Rate limiting¶

TokenBucket and its async sibling AsyncTokenBucket are classic token-bucket limiters wired to be reusable across the runtime — sessions consume them per-turn so RPM, input-TPM and output-TPM caps match the way LLM providers actually enforce limits.

Quick example¶

from techrevati.runtime import (
    AgentSession, RateLimiter, TokenBucket, UsageSnapshot,
)

limiter = RateLimiter({
    "rpm":        TokenBucket("rpm",        capacity=60,     refill_per_second=1.0),
    "input_tpm":  TokenBucket("input_tpm",  capacity=200_000, refill_per_second=3_333.0),
    "output_tpm": TokenBucket("output_tpm", capacity=60_000,  refill_per_second=1_000.0),
})

agent = AgentSession(role="writer", phase="draft", rate_limiter=limiter)
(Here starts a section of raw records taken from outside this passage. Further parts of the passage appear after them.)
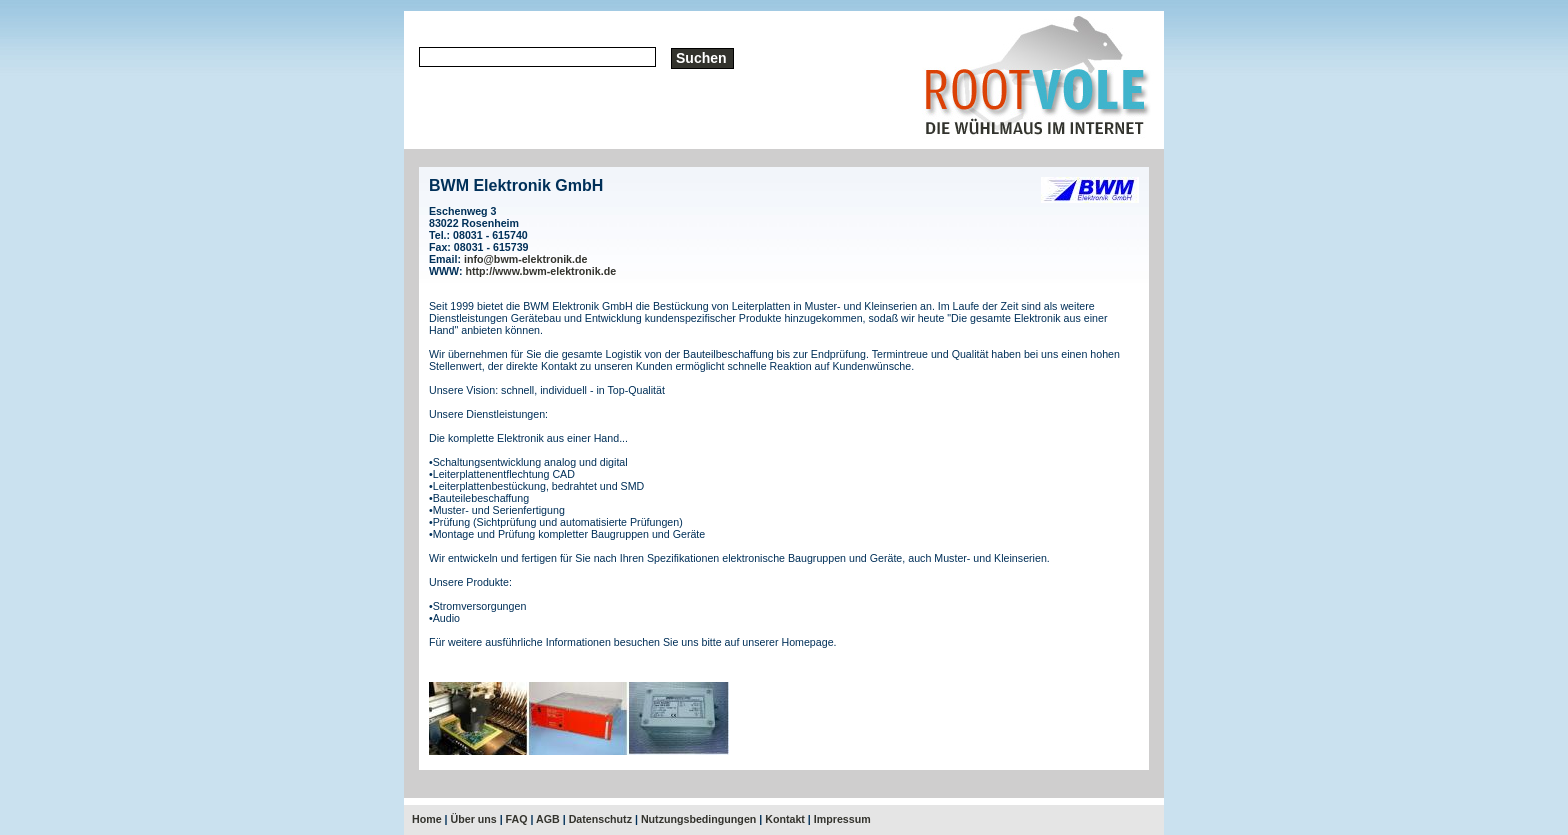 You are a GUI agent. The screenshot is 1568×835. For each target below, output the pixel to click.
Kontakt (785, 819)
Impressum (842, 819)
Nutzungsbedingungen (698, 819)
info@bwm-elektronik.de (525, 259)
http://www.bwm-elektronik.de (541, 271)
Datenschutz (600, 819)
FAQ (517, 819)
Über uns (474, 819)
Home (427, 819)
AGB (548, 819)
with agent.session() as session:
    text, usage = session.run_turn(
        lambda: call_model(prompt),
        usage=UsageSnapshot(input_tokens=4_000, output_tokens=900),
    )

The session spends 1 token from "rpm" before calling the model and 4 000 / 900 from "input_tpm" / "output_tpm" after the snapshot is known. Empty buckets block until refill (or raise RateLimitExceededError when an explicit timeout is set). If that exception escapes an AgentSession, the terminal agent.failed event uses failure_class="rate_limit".

When to use¶

Provider quotas — most paid LLM endpoints publish RPM + TPM caps, and 2026 providers have moved to token accounting first.
Self-throttling to stay below per-tenant fairness limits before the provider returns 429.
Smoothing bursty agent loops so a single user can't starve other tenants.

When NOT to use¶

One-off calls — time.sleep between requests is simpler and cheaper than carrying a bucket around.
Distributed rate limits — these buckets are per-process. Multiple workers need a shared store (Redis, DBMS), wrapped in your own TokenBucket-shaped adapter; the protocol is intentionally small.
Hard guarantees against malicious clients — buckets bound your own spend, not theirs.

Async vs sync¶

Choose one per code path. AsyncTokenBucket uses asyncio.Lock + asyncio.sleep, so waiting yields the event loop instead of pinning it; TokenBucket uses threading.Lock + time.sleep. State is independent (no shared counters), so a sync and an async bucket pointing at the same provider must be kept in sync by you — or just use one shape.

Tuning¶

Knob	Default	When to touch
`capacity`	required	Max burst you want to admit instantly. Set near the provider's 1-minute cap.
`refill_per_second`	required	Steady-state admission rate; divide the provider's per-minute cap by 60.
`acquire(..., timeout=...)`	`None` (wait forever)	Set when you'd rather fail fast than queue indefinitely.

Anti-patterns¶

Reusing the same TokenBucket instance across both sync and async sessions. The two locks are different types; collisions are silent. Construct one bucket per code path.
Setting refill_per_second higher than capacity. The bucket refills instantly and the limit has no effect.
Sleeping in a custom callback to "smooth" between turns. The bucket already does this; the extra sleep stacks on top.